THE TASK ▸
Starting at the first line of the listing below, retype each line up to and including the one that contains "Sie kostenlose A". Leave pictures out.

WORKING DATA ▸
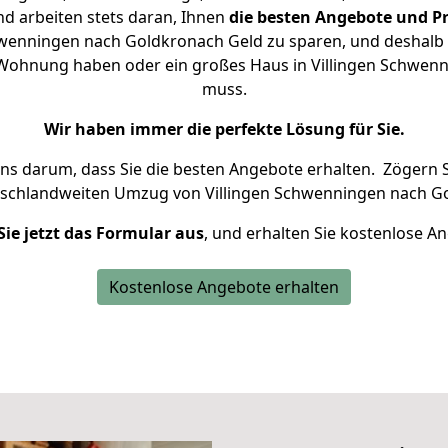
d arbeiten stets daran, Ihnen
die besten Angebote und Pr
wenningen nach Goldkronach Geld zu sparen, und deshalb s
ne Wohnung haben oder ein großes Haus in Villingen Schw
muss.
Wir haben immer die perfekte Lösung für Sie.
uns darum, dass Sie die besten Angebote erhalten.
Zögern S
tschlandweiten Umzug von Villingen Schwenningen nach G
Sie jetzt das Formular aus
, und erhalten Sie kostenlose A
Kostenlose Angebote erhalten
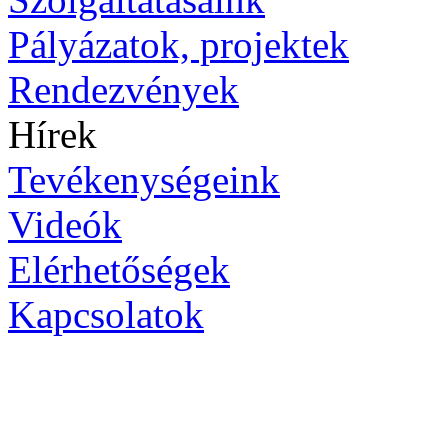
Pályázatok, projektek
Rendezvények
Hírek
Tevékenységeink
Videók
Elérhetőségek
Kapcsolatok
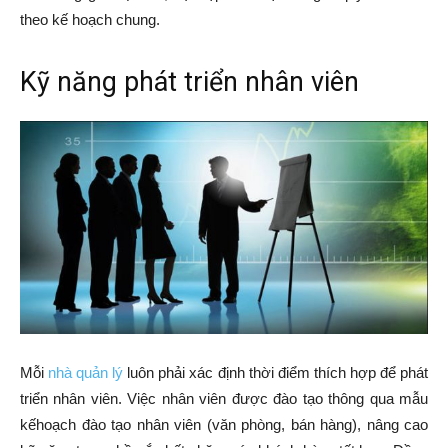
theo kế hoạch chung.
Kỹ năng phát triển nhân viên
Mỗi
nhà quản lý
luôn phải xác định thời điểm thích hợp để phát
triển nhân viên. Việc nhân viên được đào tạo thông qua mẫu
kếhoạch đào tạo nhân viên (văn phòng, bán hàng), nâng cao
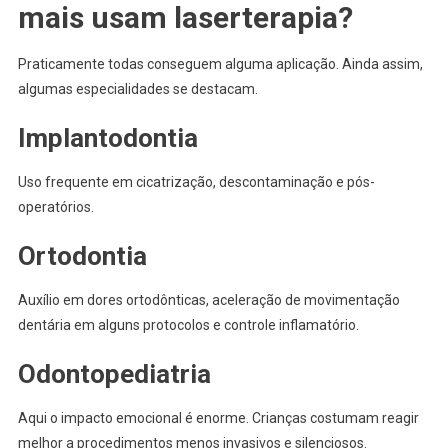
mais usam laserterapia?
Praticamente todas conseguem alguma aplicação. Ainda assim,
algumas especialidades se destacam.
Implantodontia
Uso frequente em cicatrização, descontaminação e pós-
operatórios.
Ortodontia
Auxílio em dores ortodônticas, aceleração de movimentação
dentária em alguns protocolos e controle inflamatório.
Odontopediatria
Aqui o impacto emocional é enorme. Crianças costumam reagir
melhor a procedimentos menos invasivos e silenciosos.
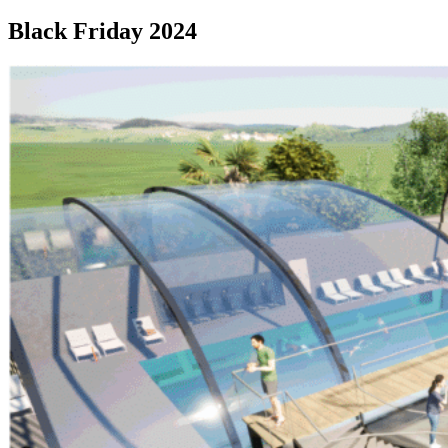
Black Friday 2024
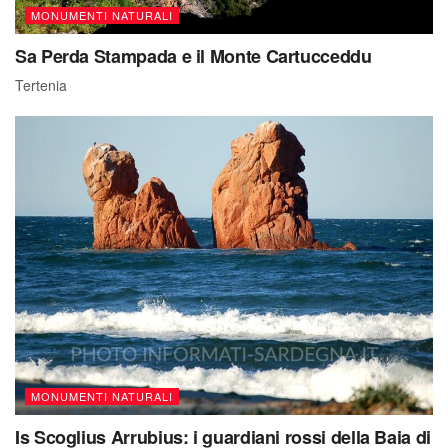
MONUMENTI NATURALI
Sa Perda Stampada e il Monte Cartucceddu
Tertenia
MONUMENTI NATURALI
Is Scoglius Arrubius: i guardiani rossi della Baia di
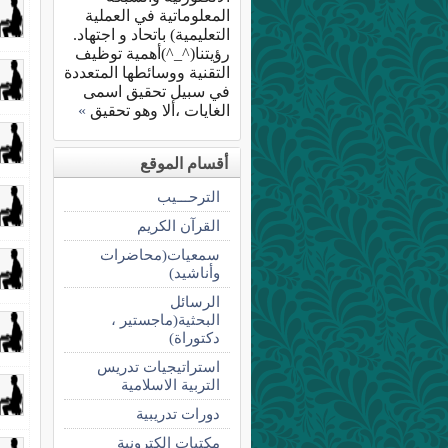
المعلوماتية في العملية
التعليمية) باتحاد و اجتهاد.
رؤيتنا(^_^)أهمية توظيف
التقنية ووسائطها المتعددة
في سبيل تحقيق اسمى
الغايات ،ألا وهو تحقيق
»
أقسام الموقع
الترحـــيب
القرآن الكريم
سمعيات(محاضرات
وأناشيد)
الرسائل
البحثية(ماجستير ،
دكتوراة)
استراتيجيات تدريس
التربية الاسلامية
دورات تدريبية
مكتبات الكترونية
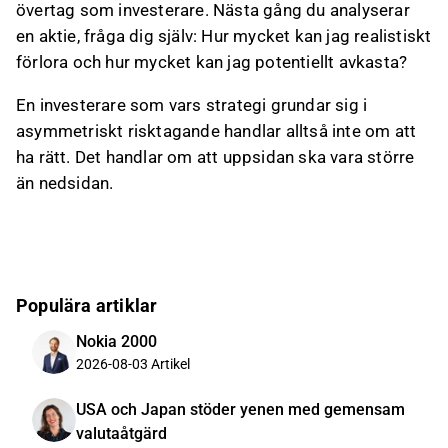
övertag som investerare. Nästa gång du analyserar
en aktie, fråga dig själv: Hur mycket kan jag realistiskt
förlora och hur mycket kan jag potentiellt avkasta?
En investerare som vars strategi grundar sig i
asymmetriskt risktagande handlar alltså inte om att
ha rätt. Det handlar om att uppsidan ska vara större
än nedsidan.
Populära artiklar
Nokia 2000
2026-08-03
Artikel
USA och Japan stöder yenen med gemensam
valutaåtgärd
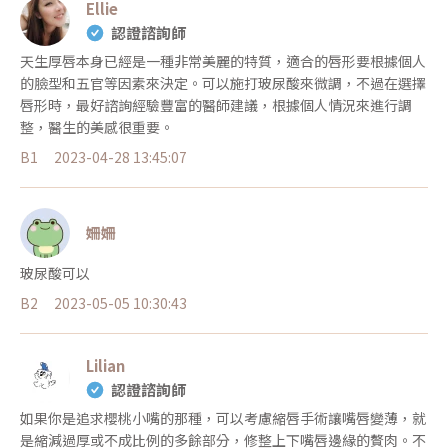
Ellie
認證諮詢師
天生厚唇本身已經是一種非常美麗的特質，適合的唇形要根據個人
的臉型和五官等因素來決定。可以施打玻尿酸來微調，不過在選擇
唇形時，最好諮詢經驗豐富的醫師建議，根據個人情況來進行調
整，醫生的美感很重要。
B1
2023-04-28 13:45:07
姍姍
玻尿酸可以
B2
2023-05-05 10:30:43
Lilian
認證諮詢師
如果你是追求櫻桃小嘴的那種，可以考慮縮唇手術讓嘴唇變薄，就
是縮減過厚或不成比例的多餘部分，修整上下嘴唇邊緣的贅肉。不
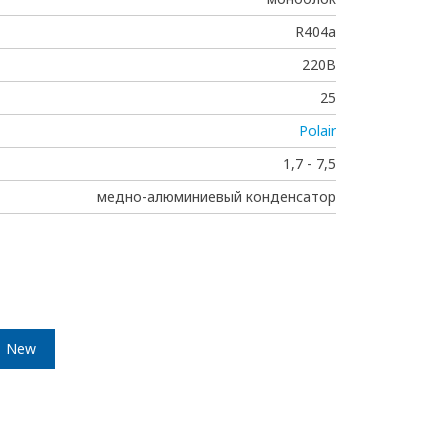
R404a
220В
25
Polair
1,7 - 7,5
медно-алюминиевый конденсатор
New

PROBLEM SOLUTION ▸
d arbeiten stets daran, Ihnen
die besten Angebote und Pr
wenningen nach Goldkronach Geld zu sparen, und deshalb s
ne Wohnung haben oder ein großes Haus in Villingen Schw
muss.
Wir haben immer die perfekte Lösung für Sie.
uns darum, dass Sie die besten Angebote erhalten.
Zögern S
tschlandweiten Umzug von Villingen Schwenningen nach G
Sie jetzt das Formular aus
, und erhalten Sie kostenlose A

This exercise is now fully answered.